One of the few small comforts for a digger in unfamiliar territory during the First World War was to receive a pair of hand-knitted socks from a stranger back home.
It meant he was not forgotten.
But how much better if the socks turned out to contain a brief but touching message of support. Even young boys were prepared to pick up the knitting needles in support of the war effort.
"Knitted by Joe Barlow aged 11 Glenvale Park Victoria God bless you soldier boy," one message said.
'Wishing you all a quick victory and a speedy return," wrote Bill O'Brien from the Shand Hotel in Newport, Victoria.
Maurice John "Jack" Pickrell was the recipient of these and more notes which go on show on Tuesday, along with his other papers, at the Amaze Gallery at the State Library of NSW. An image of Pickrell also features in the Remember Me: the Lost Diggers of Vignacourt exhibition, which is also being held at the State Library.
The library believes that there are many similar notes lying undiscovered.
Pickrell also received notes from a Maud Schafer from Willaura, Victoria, and a Miss Dorothy Smith from Cudal, NSW.
It is believed more than 1 million pairs of socks were knitted by Australian women and children during the war.
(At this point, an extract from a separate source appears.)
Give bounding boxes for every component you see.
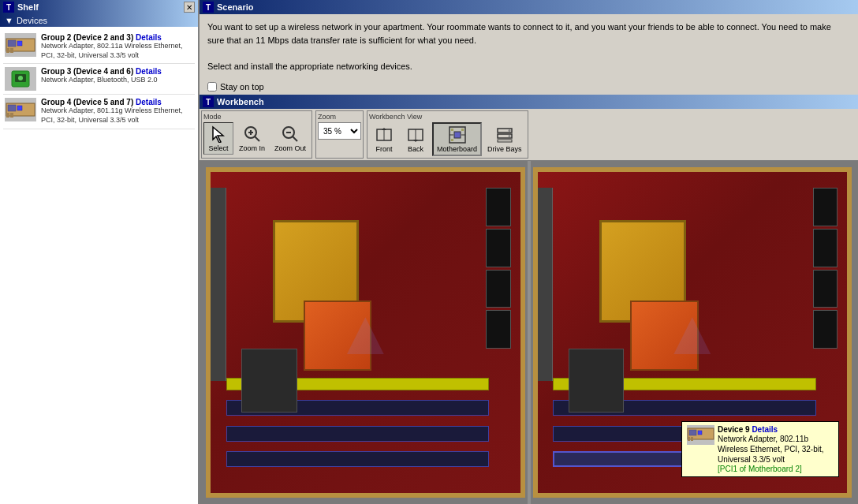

The Australian Comforts Fund co-ordinated knitting circles and the delivery of much needed socks to the troops. Predominantly run by women, the fund provided and distributed free "comforts" to the Australian troops including tobacco, chocolate, newspapers and cakes.
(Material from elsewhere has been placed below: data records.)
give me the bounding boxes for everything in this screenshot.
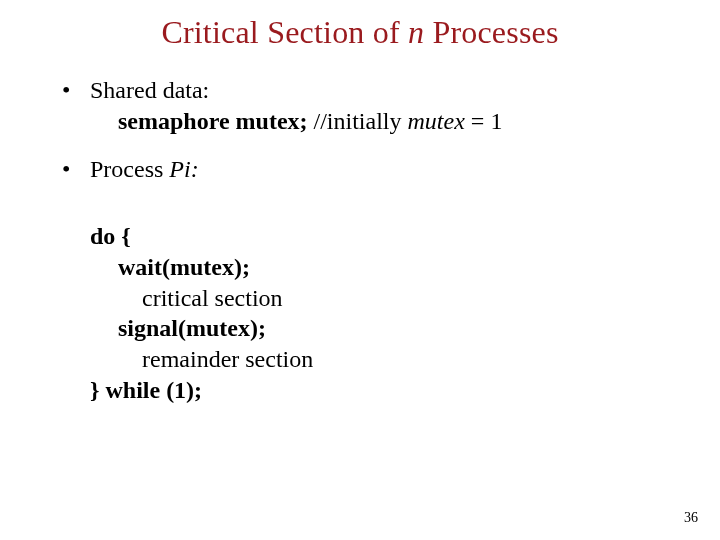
equals-one: = 1	[465, 108, 503, 134]
code-block: do { wait(mutex); critical section signa…	[62, 221, 680, 405]
spacer	[62, 203, 680, 221]
bullet-shared-data: • Shared data: semaphore mutex; //initia…	[62, 75, 680, 136]
spacer	[62, 185, 680, 203]
slide-title: Critical Section of n Processes	[0, 0, 720, 51]
code-critical: critical section	[62, 283, 680, 314]
bullet-process-body: Process Pi:	[90, 154, 680, 185]
code-wait: wait(mutex);	[62, 252, 680, 283]
title-suffix: Processes	[424, 14, 558, 50]
title-n: n	[408, 14, 424, 50]
slide-body: • Shared data: semaphore mutex; //initia…	[0, 51, 720, 405]
process-pi: Pi:	[169, 156, 198, 182]
code-do: do {	[62, 221, 680, 252]
semaphore-decl: semaphore mutex;	[118, 108, 308, 134]
initially-text: //initially	[308, 108, 408, 134]
code-signal: signal(mutex);	[62, 313, 680, 344]
bullet-marker-icon: •	[62, 154, 90, 185]
bullet-marker-icon: •	[62, 75, 90, 136]
code-remainder: remainder section	[62, 344, 680, 375]
semaphore-line: semaphore mutex; //initially mutex = 1	[90, 106, 680, 137]
bullet-process: • Process Pi:	[62, 154, 680, 185]
spacer	[62, 136, 680, 154]
slide: Critical Section of n Processes • Shared…	[0, 0, 720, 540]
mutex-var: mutex	[408, 108, 465, 134]
bullet-shared-data-body: Shared data: semaphore mutex; //initiall…	[90, 75, 680, 136]
title-prefix: Critical Section of	[161, 14, 408, 50]
code-while: } while (1);	[62, 375, 680, 406]
page-number: 36	[684, 510, 698, 526]
process-label: Process	[90, 156, 169, 182]
shared-data-label: Shared data:	[90, 75, 680, 106]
Pickrell was born in Sussex, England, in 1894 and arrived in Australia about 1910, aged 16. In 1914, he was employed as a driver for a doctor in Glen Innes and enjoyed some success as a golfer. He drove a horse and buggy for the doctor and transported him on all his house calls.
While in Brisbane visiting an aunt, he walked into a recruitment office on September 18, 1914, and walked out an enlisted soldier in the A.I.F. at the age of 20. It would be more than four years before he returned to Glen Innes and met, at the golf club, the woman he would marry.
His skills as a driver came in useful as a deliverer of essential stores to the troops in Egypt, Gallipoli and northern France.
Serving in the 4th Divisional Transport, he told a story of horses and men bathing in the ocean prior to Gallipoli. He also recalled holding the horses and trying to keep them calm in northern France during shelling.
His son, Tony Pickrell, 77, who lives in North Rocks, said he believed the socks would have been well received on the Western Front with harsh winter conditions.
"I think to get a pair of socks they would have been only too happy. I have his diary and he apparently was a good letter writer. Every third day or so he seemed to be sending a postcard off to someone or other," he said.
"When he was on leave, he took the trouble to write back to the girls. I didn't get this stuff and papers until 1998. By then, these people would be gone. Had I known about them earlier, I might have tried to contact them."
Driver Pickrell died at the age of 75.